(Source data)
::::
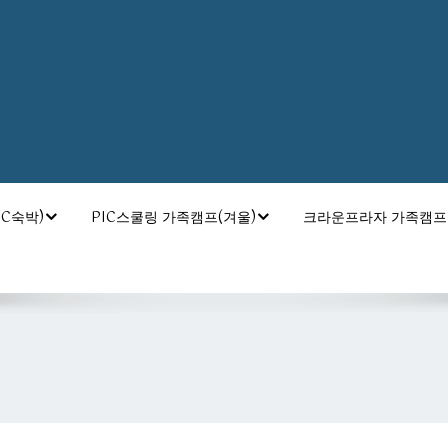
C숙박)
PIC스쿨링 가족캠프(겨울)
크라운프라자 가족캠프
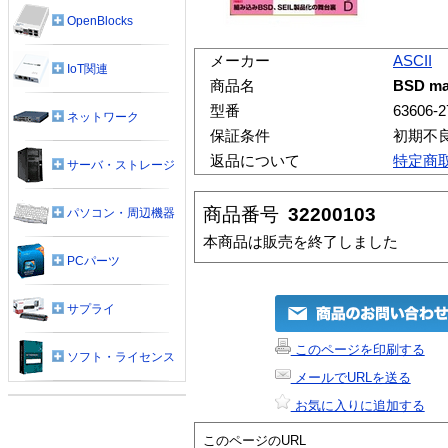
OpenBlocks
メーカー
ASCII
IoT関連
商品名
BSD ma
型番
63606-2
ネットワーク
保証条件
初期不
返品について
特定商
サーバ・ストレージ
商品番号
32200103
パソコン・周辺機器
本商品は販売を終了しました
PCパーツ
サプライ
このページを印刷する
ソフト・ライセンス
メールでURLを送る
お気に入りに追加する
このページのURL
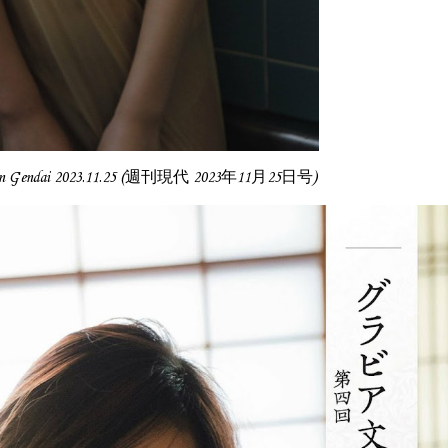
n Gendai 2023.11.25 (週刊現代 2023年11月25日号)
::::
Your copy of the entries must be exact and must not include any of their pictures.

C숙박)
PIC스쿨링 가족캠프(겨울)
크라운프라자 가족캠프
OpenBlocks
メーカー
ASCII
IoT関連
商品名
BSD ma
型番
63606-2
ネットワーク
保証条件
初期不
返品について
特定商
サーバ・ストレージ
商品番号
32200103
パソコン・周辺機器
本商品は販売を終了しました
PCパーツ
サプライ
このページを印刷する
ソフト・ライセンス
メールでURLを送る
お気に入りに追加する
このページのURL
n Gendai 2023.11.25 (週刊現代 2023年11月25日号)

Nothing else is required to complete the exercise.